Et voilà sans doute le maître mot qui s’impose pour rendre compte de ce nouvel opus : l’énergie, quelque chose de l’ordre du flamboiement intérieur qui vous saisit et vous rend nu, face à vous-même, dans la vérité de vos aspirations.

« Je travaille actuellement sur des projets qui tendent vers une simplification de l’écriture et du matériau sonore », prévient Gaspar Claus. « Mais avec le flamenco, je retrouve l’archaïsme du chant, de la corde et de l’instrument. Le flamenco est une musique de terre et de feu. Le bois craque pour ça... » Et pas seulement le bois.


Al Viento, par Gaspar Claus (violoncelle) et Pedro Soler (guitare). 1 CD label InFiné. Photo de couverture Bernard Plossu.

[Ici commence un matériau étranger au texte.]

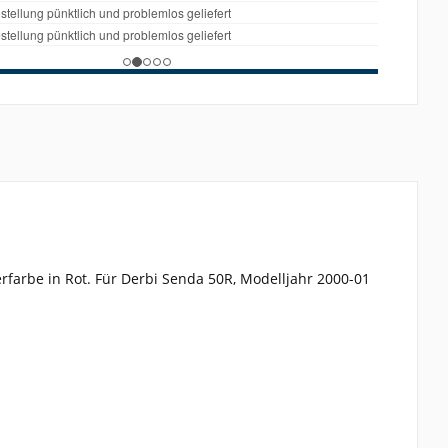
farbe in Rot. Für Derbi Senda 50R, Modelljahr 2000-01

Barlande, par les mêmes musiciens, 1 CD InFiné.

A noter que Gaspar Claus travaille au lancement de son propre label sous le nom de « Les disques du festival permanent ». Le premier enregistrement proposera un duo Gaspar Claus (violoncelle) et Marion Cousin (chant) dans des chants de travail et des romances des îles de Majorque et Minorque (en langue catalane). Sortie prévue le 24 juin.